French consumer confidence declined in July, denting hopes that the country’s economy would bounce back rapidly from the coronavirus crisis.
After an initial rebound in June, the French statistics agency’s consumer sentiment index fell by two points to 94 in July, below the average of 99 forecast by economists in a poll by Reuters.
A score below 100 indicates that consumer confidence is lower than its long-term average, whereas a score above that mark suggests that sentiment is above average.
French households felt their personal financial situation was deteriorating and did not believe now was a suitable time to make big purchases, the national statistics agency Insee said. The share of French households who thought it was better to save than to spend increased for the third consecutive month.
Fears about unemployment have decreased slightly but remain well above the long-term average. Fewer French households believe the standard of living in the country has improved during the past year.

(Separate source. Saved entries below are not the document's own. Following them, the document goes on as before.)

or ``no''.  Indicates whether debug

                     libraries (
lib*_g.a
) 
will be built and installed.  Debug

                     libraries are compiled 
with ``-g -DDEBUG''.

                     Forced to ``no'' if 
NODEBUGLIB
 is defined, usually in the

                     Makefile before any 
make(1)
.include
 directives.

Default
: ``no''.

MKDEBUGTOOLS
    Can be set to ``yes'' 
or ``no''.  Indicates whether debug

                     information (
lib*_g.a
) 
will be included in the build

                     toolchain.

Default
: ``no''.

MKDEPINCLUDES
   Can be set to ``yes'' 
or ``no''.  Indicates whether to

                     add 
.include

Jessica Hinds, an economist at Capital Economics, said: “Households’ unemployment expectations remained very high, suggesting that the extension of the temporary unemployment scheme has done little to reassure employees about their job prospects, even as economic activity has improved.”

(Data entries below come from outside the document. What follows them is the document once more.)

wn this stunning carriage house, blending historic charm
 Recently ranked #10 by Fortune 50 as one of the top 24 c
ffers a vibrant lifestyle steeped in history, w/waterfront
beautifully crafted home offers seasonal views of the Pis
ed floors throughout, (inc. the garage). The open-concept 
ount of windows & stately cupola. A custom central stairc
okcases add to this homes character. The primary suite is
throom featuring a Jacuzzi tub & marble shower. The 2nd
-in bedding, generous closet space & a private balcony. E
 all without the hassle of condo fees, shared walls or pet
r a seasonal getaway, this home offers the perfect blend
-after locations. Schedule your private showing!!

Julien Manceaux, senior economist at ING, said that “removing all doubts from consumers will take time”.
“The main component holding back household confidence to return to the high levels of the beginning of the year is their fear of unemployment,” he said.
The autumn could see a further dip in confidence, he added: “Once the holidays are over and with it the euphoria of renewed freedom of movement, (consumers could) return to more cautious saving and consumption behaviours after the summer.”
Daniela Ordonez, chief French economist at Oxford Economics, said the French government could do more to help rebuild consumer confidence.
“The recovery package presented by the French government is very much supply-oriented, and contrasts strongly with the German package which is clearly supporting demand,” she said, referring to Germany’s temporary cut in value added tax.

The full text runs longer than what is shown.